When it does actually be A Nightmare On Elm Street, Indian
style, it shows how it could have been a good film. The jump in style - bright
colour, Evil Dead-style prowling
camera shots - makes it interesting, and even in vaguely recreating scenes from
the original film, it does its best at something spectacular. It brings in
snakes, torture dungeons, even borrowing a famous moment from Day of the Dead (1985) with great
aplomb. Gems of a potentially great film are lost in one that is just a dreadfully
made, incoherent mess. The requisite songs are in the wrong places, and in some
desire for action, kung fu fight scenes are included with people who do not know
kung fu. The guiltiest party in the
badly put together nature of the film is the chubby comic relief Johnny Lever. Possibly a great comedian
in another film, here the movie has betrayed the skills he may have
horrifically. At first it's hilarious that he walks in dressed like Michael Jackson, with the same hair and a
tune, that (with some copyright infringing balls) recreates the tempo of Thriller, playing as he enters. Quickly
into said scene I couldn't help but wish the dream stalking killer put the
character on his To-Kill list, especially as later on the desire of the
directors for comedy sketches with him becomes a jarring series of inclusions.

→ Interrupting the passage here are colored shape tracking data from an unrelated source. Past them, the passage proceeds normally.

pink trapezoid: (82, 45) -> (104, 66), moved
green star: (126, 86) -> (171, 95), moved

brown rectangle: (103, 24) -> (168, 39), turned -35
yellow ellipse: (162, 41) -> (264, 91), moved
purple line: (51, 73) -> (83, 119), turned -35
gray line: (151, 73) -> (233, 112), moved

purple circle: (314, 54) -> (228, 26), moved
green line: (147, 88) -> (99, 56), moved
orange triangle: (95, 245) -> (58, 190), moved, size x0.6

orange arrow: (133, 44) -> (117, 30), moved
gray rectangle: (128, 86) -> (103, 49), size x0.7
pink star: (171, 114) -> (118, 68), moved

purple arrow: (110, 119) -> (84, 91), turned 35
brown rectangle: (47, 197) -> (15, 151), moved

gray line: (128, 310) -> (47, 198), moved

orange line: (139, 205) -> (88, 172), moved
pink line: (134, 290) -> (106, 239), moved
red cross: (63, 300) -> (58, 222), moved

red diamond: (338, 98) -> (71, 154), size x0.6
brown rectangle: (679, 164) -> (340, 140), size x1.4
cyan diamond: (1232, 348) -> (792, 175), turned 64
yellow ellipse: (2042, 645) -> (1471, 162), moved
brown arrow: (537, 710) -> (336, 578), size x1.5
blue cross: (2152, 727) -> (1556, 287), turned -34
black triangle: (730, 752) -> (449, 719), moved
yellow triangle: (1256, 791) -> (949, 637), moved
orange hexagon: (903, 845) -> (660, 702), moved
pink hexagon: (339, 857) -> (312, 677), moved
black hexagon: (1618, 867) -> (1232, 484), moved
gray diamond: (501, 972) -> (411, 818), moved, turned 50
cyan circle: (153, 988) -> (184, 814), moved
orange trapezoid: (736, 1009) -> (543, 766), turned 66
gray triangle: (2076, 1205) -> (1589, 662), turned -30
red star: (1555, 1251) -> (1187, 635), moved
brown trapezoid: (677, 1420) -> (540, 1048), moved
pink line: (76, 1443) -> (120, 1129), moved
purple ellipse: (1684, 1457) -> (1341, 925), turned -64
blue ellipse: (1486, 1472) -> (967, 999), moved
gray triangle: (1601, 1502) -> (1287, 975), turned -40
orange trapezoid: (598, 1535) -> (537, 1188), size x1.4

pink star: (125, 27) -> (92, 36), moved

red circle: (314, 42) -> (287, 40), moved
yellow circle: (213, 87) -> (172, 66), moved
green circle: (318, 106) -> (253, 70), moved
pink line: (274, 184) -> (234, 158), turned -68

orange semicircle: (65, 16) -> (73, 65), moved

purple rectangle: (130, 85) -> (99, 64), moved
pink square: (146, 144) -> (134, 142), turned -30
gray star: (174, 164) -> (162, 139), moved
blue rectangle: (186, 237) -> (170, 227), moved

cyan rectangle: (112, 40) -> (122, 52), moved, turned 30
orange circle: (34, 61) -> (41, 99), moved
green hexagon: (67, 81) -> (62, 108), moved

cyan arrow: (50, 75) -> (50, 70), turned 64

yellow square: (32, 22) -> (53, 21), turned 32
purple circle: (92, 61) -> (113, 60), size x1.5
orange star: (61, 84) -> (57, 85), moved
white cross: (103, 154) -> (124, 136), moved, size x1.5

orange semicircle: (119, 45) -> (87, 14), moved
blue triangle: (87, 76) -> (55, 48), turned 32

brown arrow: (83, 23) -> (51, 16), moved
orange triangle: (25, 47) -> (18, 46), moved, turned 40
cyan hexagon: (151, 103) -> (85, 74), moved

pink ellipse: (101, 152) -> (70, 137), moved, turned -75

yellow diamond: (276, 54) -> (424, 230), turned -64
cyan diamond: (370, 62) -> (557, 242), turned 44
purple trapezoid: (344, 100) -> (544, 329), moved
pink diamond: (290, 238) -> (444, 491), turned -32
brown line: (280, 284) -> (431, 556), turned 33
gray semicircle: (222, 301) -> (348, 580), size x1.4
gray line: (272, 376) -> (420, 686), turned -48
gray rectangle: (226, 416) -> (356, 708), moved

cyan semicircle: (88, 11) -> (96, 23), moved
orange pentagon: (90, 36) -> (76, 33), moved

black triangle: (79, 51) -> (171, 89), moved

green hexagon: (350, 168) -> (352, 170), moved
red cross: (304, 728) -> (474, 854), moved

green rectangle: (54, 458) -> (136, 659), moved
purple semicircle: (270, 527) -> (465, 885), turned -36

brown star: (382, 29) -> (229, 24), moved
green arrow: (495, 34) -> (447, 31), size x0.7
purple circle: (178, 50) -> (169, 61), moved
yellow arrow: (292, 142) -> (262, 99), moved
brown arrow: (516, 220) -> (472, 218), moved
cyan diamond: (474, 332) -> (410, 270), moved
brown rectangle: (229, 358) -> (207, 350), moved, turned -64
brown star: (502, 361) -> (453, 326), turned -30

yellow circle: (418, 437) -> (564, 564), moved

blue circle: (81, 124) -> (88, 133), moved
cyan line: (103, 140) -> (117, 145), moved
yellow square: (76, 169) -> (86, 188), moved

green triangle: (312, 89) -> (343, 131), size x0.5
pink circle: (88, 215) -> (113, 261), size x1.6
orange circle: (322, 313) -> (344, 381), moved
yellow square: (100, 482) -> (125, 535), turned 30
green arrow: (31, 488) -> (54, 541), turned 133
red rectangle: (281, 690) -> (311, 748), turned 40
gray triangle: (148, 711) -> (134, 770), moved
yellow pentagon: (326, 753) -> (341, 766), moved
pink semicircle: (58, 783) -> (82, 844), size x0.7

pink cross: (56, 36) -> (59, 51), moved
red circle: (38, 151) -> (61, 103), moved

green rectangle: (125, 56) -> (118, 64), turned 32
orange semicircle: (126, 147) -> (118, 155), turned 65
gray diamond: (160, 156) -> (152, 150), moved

The actor eventually gets shoved into the viewer's face until it destroys the
pace of the film, the main plot suddenly being ditched so he can rescue two
girls from near gang rape as a clumsy, comedic superhero, ?!, or for his unknown
half siblings played by him to wander in for a running gag that isn't funny. Mahakaal is only half its length about
the main story, half an actual horror film, and the results are hellishly
disjointed to sit through. I like unruly, atonal films, but the ones I grow
fond of still have some focus. Say what you want with Turkish Star Wars (1982), but no matter how bad it can get technically,
it still focuses on a plot or a consistent idea and the abrupt tangents
interfere with this for a great, unforeseen effect. Godfrey Ho, no matter how bizarre he can get, literally needed some
consistency so when he stitched together two different films together he could
try and make it actually make some sense despite the massive gaps in the
results. Mahakaal is far too messy
in its structure to be entertain, and the results are despairing. Sadly it
proves that remakes/ripoffs of something from another country should be treated
with caution because quality even in terms of amusing may be nonexistent.